Mobility in Germany and Social Distancing
Social distancing is on everyone’s mind, and when you go outside in Germany the streets surely feel emptier. But are people actually staying at home more than usual?
Using digital data sources, we can measure how people move and if they have changed their behavior in recent weeks. To this end, we use anonymized mobility datasets gathered from mobile phones.
In our datasets, we see how many people move within and between counties (Landkreise) in Germany. We know how many people move, but we do not know who. We can’t distinguish individuals or gain access to any personal information such as age or gender. For more details on the data and what constitutes a trip, see the data and methods page.
General mobility trends
So, are people moving less than usual? The short answer: Yes
During March 2020, we see a distinct decrease in overall mobility. On a typical weekday, we would see around 190 million trips in the beginning of March.
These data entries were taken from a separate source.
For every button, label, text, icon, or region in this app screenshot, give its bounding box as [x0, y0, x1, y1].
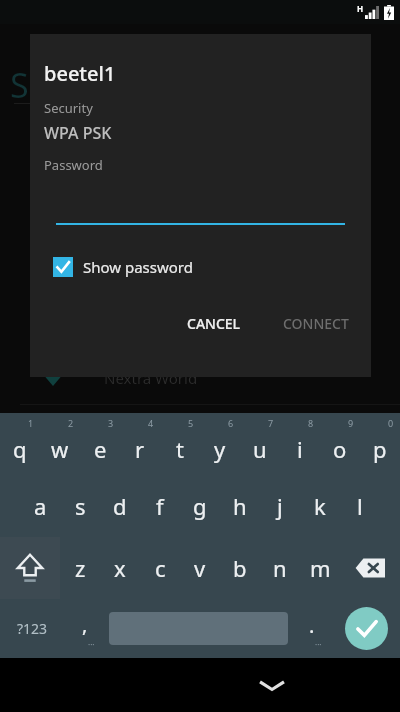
button[interactable]: 2 [40, 413, 80, 475]
staticText: H [357, 3, 364, 14]
staticText: . [309, 612, 315, 639]
staticText: Nextra World [104, 368, 198, 388]
staticText: ··· [315, 639, 322, 650]
button[interactable]: 5 [160, 413, 200, 475]
staticText: 6 [228, 417, 234, 429]
staticText: f [156, 491, 164, 521]
button[interactable]: b [220, 537, 260, 599]
button[interactable]: ?123 [0, 599, 64, 658]
button[interactable]: a [20, 475, 60, 537]
staticText: k [314, 491, 326, 521]
staticText: p [373, 434, 387, 464]
button[interactable]: x [100, 537, 140, 599]
staticText: ?123 [17, 619, 48, 638]
staticText: l [357, 491, 363, 521]
staticText: 5 [188, 417, 194, 429]
button[interactable]: k [300, 475, 340, 537]
staticText: 2 [68, 417, 74, 429]
staticText: i [297, 434, 303, 464]
staticText: m [310, 553, 331, 583]
staticText: 3 [108, 417, 114, 429]
staticText: h [233, 491, 247, 521]
staticText: 9 [348, 417, 354, 429]
staticText: beetel1 [44, 60, 116, 87]
staticText: 7 [268, 417, 274, 429]
button[interactable]: v [180, 537, 220, 599]
staticText: u [253, 434, 267, 464]
staticText: c [155, 553, 166, 583]
staticText: s [75, 491, 86, 521]
button[interactable]: Hide keyboard [72, 658, 400, 712]
button[interactable]: g [180, 475, 220, 537]
button[interactable]: CONNECT [269, 306, 363, 341]
staticText: 1 [28, 417, 34, 429]
button[interactable]: Shift [0, 537, 60, 599]
staticText: CONNECT [283, 314, 349, 333]
staticText: r [135, 434, 145, 464]
button[interactable]: n [260, 537, 300, 599]
staticText: Show password [83, 257, 193, 277]
button[interactable]: l [340, 475, 380, 537]
button[interactable]: 0 [360, 413, 400, 475]
button[interactable]: Comma [64, 599, 106, 658]
staticText: ··· [88, 639, 95, 650]
button[interactable]: 7 [240, 413, 280, 475]
staticText: v [194, 553, 206, 583]
button[interactable] [56, 199, 345, 225]
staticText: g [193, 491, 207, 521]
button[interactable]: z [60, 537, 100, 599]
staticText: y [214, 434, 226, 464]
staticText: n [273, 553, 287, 583]
button[interactable]: h [220, 475, 260, 537]
staticText: a [34, 491, 47, 521]
staticText: o [333, 434, 347, 464]
staticText: e [94, 434, 107, 464]
staticText: b [233, 553, 247, 583]
staticText: d [113, 491, 127, 521]
staticText: WPA PSK [44, 122, 112, 144]
button[interactable]: 8 [280, 413, 320, 475]
staticText: , [82, 611, 88, 638]
staticText: j [277, 491, 283, 521]
staticText: 4 [148, 417, 154, 429]
button[interactable]: CANCEL [173, 306, 255, 341]
staticText: 0 [388, 417, 394, 429]
staticText: 8 [308, 417, 314, 429]
button[interactable]: 9 [320, 413, 360, 475]
button[interactable]: 3 [80, 413, 120, 475]
button[interactable]: s [60, 475, 100, 537]
staticText: Password [44, 156, 103, 174]
button[interactable]: 4 [120, 413, 160, 475]
button[interactable]: Enter [333, 599, 400, 658]
staticText: t [176, 434, 184, 464]
staticText: q [13, 434, 27, 464]
button[interactable]: m [300, 537, 340, 599]
button[interactable]: j [260, 475, 300, 537]
button[interactable]: d [100, 475, 140, 537]
staticText: z [75, 553, 86, 583]
staticText: S [10, 62, 29, 108]
button[interactable]: Backspace [340, 537, 400, 599]
button[interactable]: 6 [200, 413, 240, 475]
staticText: w [51, 434, 69, 464]
button[interactable]: Period [291, 599, 333, 658]
button[interactable]: f [140, 475, 180, 537]
button[interactable]: c [140, 537, 180, 599]
button[interactable]: Show password [53, 252, 193, 282]
staticText: CANCEL [187, 314, 241, 333]
staticText: Security [44, 99, 93, 117]
button[interactable]: 1 [0, 413, 40, 475]
staticText: x [114, 553, 126, 583]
At the end of the month, this has decreased to around 120 million trips.
When we compare the number of movements to an average week from March 2019, we clearly see a deviation from the “normal” baseline. Mobility starts to decrease noticeably in the second week of March, with most change taking place in the third week, from March 15-22.
The strong decrease in the third week of March coincides with many major policies taking effect, restricting the movement in Germany. Notable events:
- March 12th: Chancellor Merkel urges Germans to avoid social contact whenever possible and calls for the cancellation of events with over 1000 people
- March 14th (and surrounding days): Increased measures to limit public activities are put in place in several states, such as closures of schools and child day cares
- March 18th: Chancellor Merkel announces world-wide non-essential travel ban, border closures take effect
- March 20th: The state of Bavaria becomes the first to announce a curfew
These policies, paired with social distancing measures by individuals and companies, lead to the strong decrease of mobility in the third week of March.
Although the effect of individual policies is hard to distinguish, some can be seen more clearly. The curfew in Bavaria announced on March 20th lead to the strong decrease in mobility in the following days. You can see this regional effect easily in the Mobility Monitor dashboard.
The most recent data shows a slight rise in mobility in the beginning of April. We will have to observe whether or not this trend continues.
Maps of mobility changes
The decrease in mobility does not affect all regions of Germany the same. Some areas experience more cases of Covid-19, policies are implemented in different ways on a federal state level, and so the degree of social distancing differs.
The following maps show the change in mobility for select weeks, where we compare weeks from March 2020 to an averaged week from March 2019.
For each district, we show the change in trips originating in this district. This data is the same as shown on the Mobility Monitor, but here it is averaged over a week.
In calendar week 11, we observe little change on a regional level. The general mobility starts to decrease, but the deviation from the normal baseline is only -2.2% and not yet noticeable on the map.